In the meeting the organizer put up three words on the chalkboard- sustainability, greening, and community. and we, as a group, free associated whatever things popped into our heads. (ie longevity, inclusiveness, organic, greenroofs, composting...). we also brainstormed ideas of programs, opportunities for collaboration and events.
later in the evening i was reflecting on it with my roommate who is an ecologist. she quite frustrated in by the meeting. especially at the fact that the group was largely made up of artist-types whose ideas about dealing with romantic issues came off as romantic and idealistic. many of the ideas for projects and events that will be under the wing of the "greening duluth" org focus on aesthetic/beautification and creative expression, rather than hard scientific data supporting the efficacy of their methods and approaches.

it got me thinking about how there seems to be a divide between scientists and activists. i felt myself caught between my roommate's (scientific) point of view and that of artist/activists. (my position seems, most appropriately, to mirror the in-between that anthropology navigates between the arts/humanities and the physical sciences.) i can see the validity of both camps. we need science to better understand the environmental problems that we have created and science certainly can off some technologies and solutions to change systems of production, energy, waste management, ect. at the same time, artists/dreamers/activists are important for raising consciousness, understanding what the environment means in our daily lives, looking for solutions from the bottom up, building community. somehow i wish this divide could be bridged. ecologist roommate won't be going back to GD meetings, which is a shame. they need her perspective, and although i know it would be frustrating for her, i think it wouldn't hurt for her to give theirs a chance.

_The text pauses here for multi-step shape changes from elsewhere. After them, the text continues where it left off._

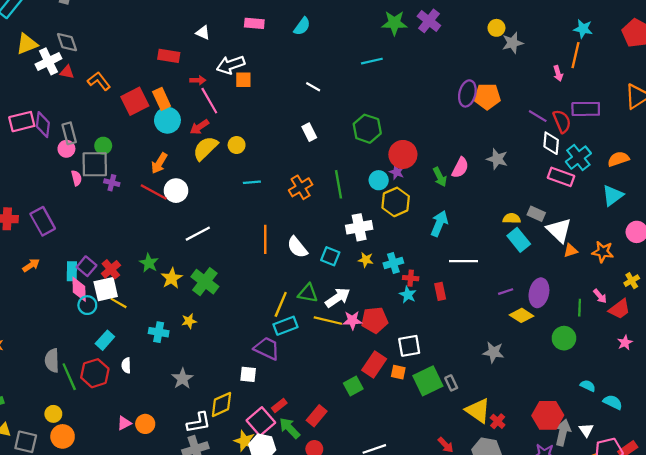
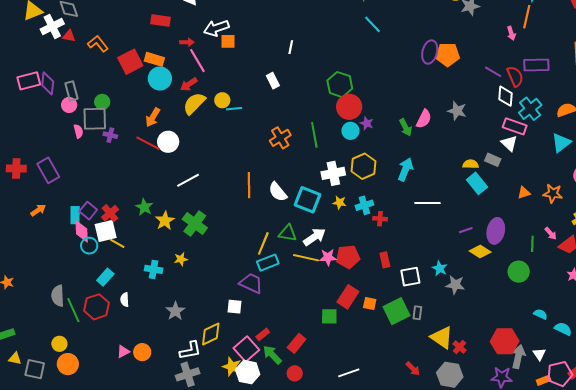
cyan line: (372, 61) -> (372, 24), moved, turned 60
white line: (313, 87) -> (291, 47), turned 72
orange rectangle: (162, 99) -> (154, 59), turned -48
white rectangle: (309, 132) -> (273, 81), moved
red circle: (403, 154) -> (349, 107), moved
cyan line: (252, 182) -> (234, 109), moved
yellow hexagon: (396, 202) -> (364, 166), moved
white triangle: (559, 230) -> (509, 143), moved, size x0.7
cyan square: (330, 256) -> (308, 200), size x1.5
red rectangle: (440, 291) -> (385, 260), moved
cyan star: (408, 295) -> (440, 268), moved
white square: (409, 346) -> (410, 277), moved
gray rectangle: (451, 383) -> (417, 313), turned 32
green square: (353, 386) -> (329, 316), turned 30

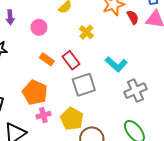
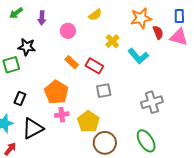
red rectangle: (71, 60) -> (94, 66), turned -30
cyan L-shape: (116, 64) -> (138, 56), moved
gray square: (84, 85) -> (104, 91), size x0.7

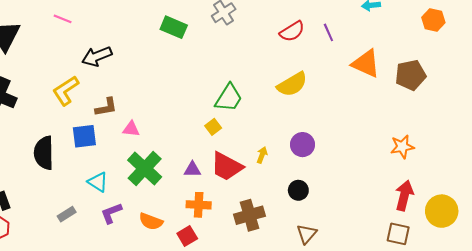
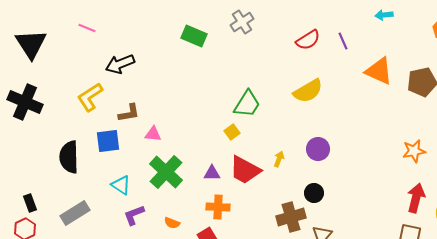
gray rectangle: (67, 214) -> (75, 213), moved, size x1.6
brown cross: (250, 215) -> (291, 217), moved
orange semicircle: (151, 221) -> (172, 223), size x0.7

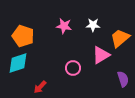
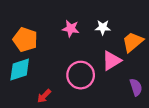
pink circle: (73, 68) -> (81, 75), size x1.6

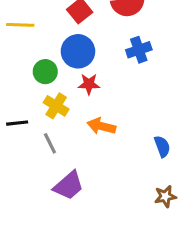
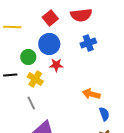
black line: (17, 123) -> (10, 75), moved
orange arrow: (101, 126) -> (91, 94), moved
blue semicircle: (162, 146) -> (104, 114), moved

there is so many more questions that are raised by this little post- so much more deconstructing that needs to be done!
like what is the term "environment" anyways? is it synonymous with nature? and where to humans fit in in relation to nature? are we part of it or distinct from it? is it in our "nature" to be "green" or are humans innately destructive to our environments? are the little things we do daily (like recycling) thinking we are being environmental really just trivial when it comes to the big picture (say in relation to the energy we collectively use in order to heat our houses to not freeze living in northern canada, to to fly half way across the world on business of vacation)? the 10ish people who attended the meeting were entirely white and middle class- can projects like greening duluth be inclusive to and integrate perpectives of a variety cultural and socio-economic groups, or are they inherently western-centric and middle class?

any musings to share?

1 comment:

MAWG said...

Great post - great questions...

If we're going to get serious about changing the way we interact with the environment, we need people from all walks of life getting involved. Scientists and activists are a good start, but how about churches, politicians and the business community too?

Yes - push your friend to be involved, but don't stop there. I'm encouraged when I see signs that global warming is getting attention in trade press - like this article in a food newsletter:

So much more to respond to, but not enough time in a post. Maybe over tea sometime soon.